God gave us a wonderful brain


Paraphrasing King Solomon’s words from the bible, let me say this with emphasis. God gave us a wonderful brain. We honor him when we use it. Here is a sampling of Solomon’s wisdom:

“For whoso despiseth wisdom and nurture, he is miserable, and their hope is vain, their labors unfruitful, and their works unprofitable.”

“Wisdom is glorious, and never fadeth away; yea, she is easily seen of them that love her, and found of such as seek her.”

“But the multitude of the wise is the welfare of the world: and a wise king is the upholding of the people.”

We often pray for miracle cures, good fortune and remedial help with our difficulties. Yet, we lose sight of this wonderful thing in our heads. God has armed us with a great tool to solve our problems. As Paul McCartney once sang about in the famous anthem Hey Jude, “the movement you need is on your shoulders.” It should be noted, McCartney was going to strike that line from the song as he thought it cheesy, but John Lennon said to leave it in as it was the best line in the song.

I have written before that God does not care who wins football games, so thanking him when you win is misguided. Now, thanking him that no one was hurt is different. Same holds true about war. One of my favorite questions is “which side was God pulling for during the Civil War?” Both sides felt they had righteous cause, yet the prayers should have been for leaders to find wisdom to stop this carnage and let all people be free and not to win a war that claimed the lives of 750,000 Americans.

It is my belief God wants us to solve our problems. He  gave us this wonderful brain and it is incumbent upon us to use it. When people pray for a miracle to cure cancer in their child, how do we know if the doctor’s experience, skill and intellect are not the miracle for which we are praying. As reported on “60 Minutes” last night, some doctors at Duke University may have discovered a cure for certain kinds of cancers using a variant of polio. I stand in awe of those who are behind this research that has saved three lives and prolonged others, thus far.

So, let’s continue praying, but don’t stop thinking and acting. We may have the ability to solve our own problems and doing so would make God happy, just like it does when a child makes his parent happy.

I am reminded of the key moment in the movie called “Ray” about the life of the blind singer and pianist Ray Charles. The scene is when the mother leaves him alone in the house as a child and watches from the door as he figures out things on his own. It is breathtaking. In my eyes, she was God-like. Let’s use our brain like Ray did.

 

Glen Campbell: Good Times Again

Last night, I caught a melancholy show where Glen Campbell took us back to the many guests he had on his TV show.
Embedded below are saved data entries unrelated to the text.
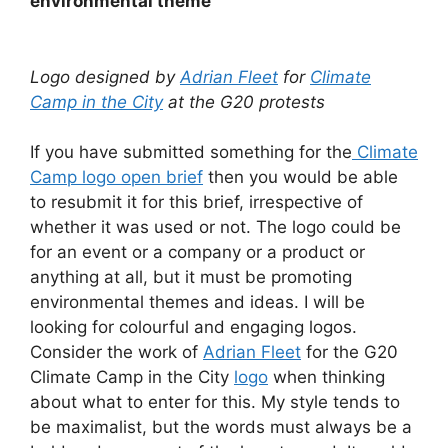
environmental theme
Logo designed by
Adrian Fleet
for
Climate
Camp in the City
at the G20 protests
If you have submitted something for the
Climate
Camp logo open brief
then you would be able
to resubmit it for this brief, irrespective of
whether it was used or not. The logo could be
for an event or a company or a product or
anything at all, but it must be promoting
environmental themes and ideas. I will be
looking for colourful and engaging logos.
Consider the work of
Adrian Fleet
for the G20
Climate Camp in the City
logo
when thinking
about what to enter for this. My style tends to
be maximalist, but the words must always be a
Not unlike, a similar review for Johnny Cash, Campbell had a wide variety of talented performers with whom he sang duets .

Fortunately, Campbell narrates the show which was filmed in 2007 before he was diagnosed with Alzheimer’s. Ironically, one of his guests was Linda Ronstadt who now has Parkinson’s Disease, so their duet of a James Taylor song “Carolina on my Mind” was especially poignant, with it such a reflective song.

He noted he likes harmonizing with female singers. He said he could sing under their voice more easily. In particular, he and Bobbi Gentry were so good together, they cut an album. They sang a beautiful rendition of “Let it be me” where there was obvious affection between the two, be it friendship or perhaps more. Maybe, that was the selling of the song, but their interaction made it special.

He also had memorable duets with Cher (“Just let me be Friends with you“) and Anne Murray (Don’t think twice, it’s alright”). He sang with Ray Charles, Ricky Nelson, B J Thomas, Roger Miller, Willie Nelson and Johnny Cash, as well. He noted his friendship with Nelson dated back to when he played guitar on Nelson’s albums. They sang a terrific rendition of “Louisiana Man.”

Additionally, the show was peppered with his own hits such as “Galveston,” “Wichita Lineman,” “Gentle on my Mind,” the theme from “True Grit” and “By the Time I get to Phoenix.” What was especially nice about “Gentle on my Mind,” was he played with the writer of the song, John Hartford. That is very gracious to bring on the songwriter to play and sing with him. He also had a nice story about meeting John Wayne, whose daughter was a big fan. Through this meeting, he was asked by Wayne to act in the movie “True Grit.”

But, when you see him play, you are reminded that he is quite a good guitarist having played as a session musician on many albums as a member of the Wrecking Crew, a studio house band for Phil Specter’s wall of sound concept. He did several guitar licks while singing with his guests or on his own songs.

Since my parents watched the shows when they first aired, it was like stepping back into my childhood. Back then, you only had three choices on TV, so you watched as a family. If you have not seen the review show, it is worth the time. So, give it a peek.